Task item: Scan the listing beneath this sentence. Report each line with the word "fashion".

Data to use:
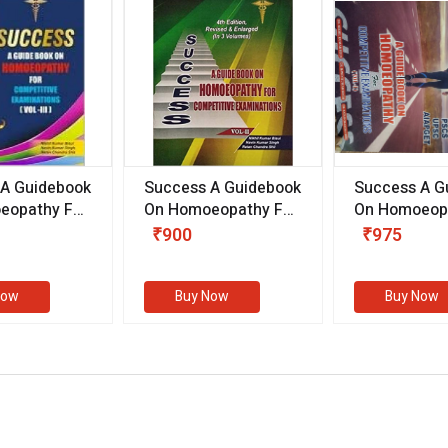
 A Guidebook
Success A Guidebook
Success A G
eopathy For
On Homoeopathy For
On Homoeopa
ive
Competitive
Competitive
₹900
₹975
ions
Examinations
Examination
II)
(VOLUME II)
Now
Buy Now
Buy Now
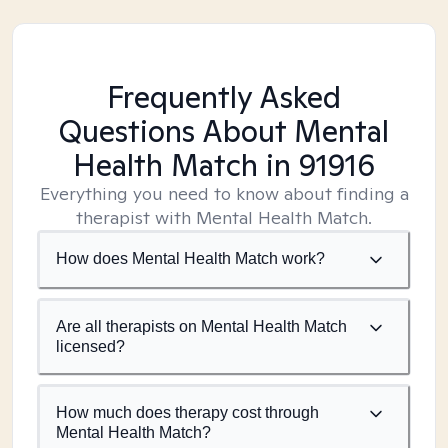
Frequently Asked
Questions About Mental
Health Match
in 91916
Everything you need to know about finding a
therapist with Mental Health Match.
How does Mental Health Match work?
Are all therapists on Mental Health Match
licensed?
How much does therapy cost through
Mental Health Match?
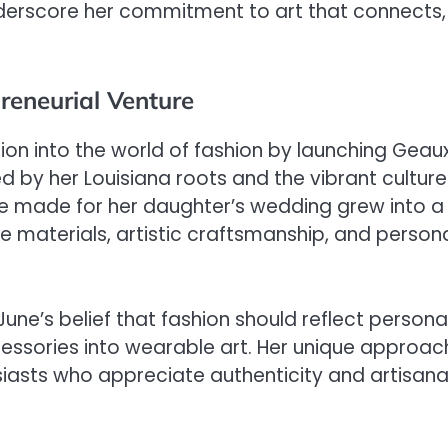
nderscore her commitment to art that connects,
reneurial Venture
ion into the world of fashion by launching Geau
 by her Louisiana roots and the vibrant culture
he made for her daughter’s wedding grew into a
e materials, artistic craftsmanship, and person
e’s belief that fashion should reflect persona
cessories into wearable art. Her unique approac
iasts who appreciate authenticity and artisana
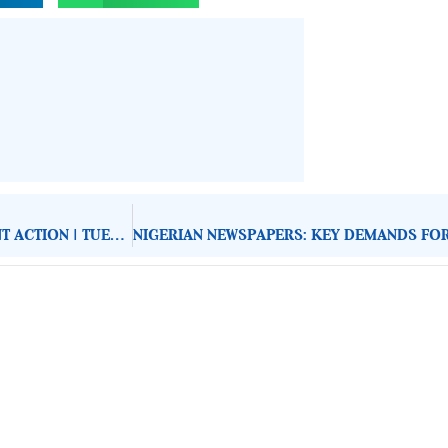
NIGERIAN NEWSPAPERS: KEY DEMANDS FOR GOVERNMENT ACTION | TUESDAY 15TH JULY, 2025
About Development Diaries
Development Diaries is Africa’s evidence-based public-
interest news platform. We identify who should act on
public issues, what evidence exists, and what citizens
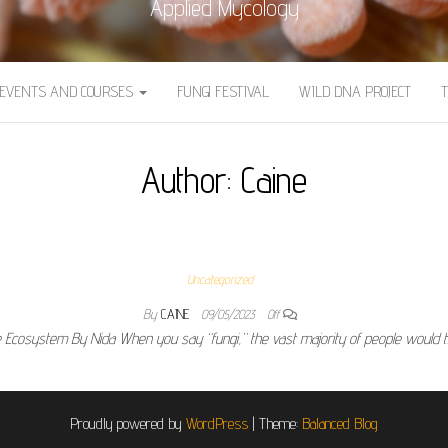
Applied Mycology
EVENTS AND COURSES
FUNGI FESTIVAL
WILD DNA PROJECT
Author:
Caine
Uncategorized
By
CAINE
09/05/2023
Off
he Ecosystem By Nida When you say “fungi,” the vast majority of people would 
Proudly powered by
WordPress
|
Theme:
Balanced Blog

Problem solution:
ion into the world of fashion by launching Geau
e’s belief that fashion should reflect persona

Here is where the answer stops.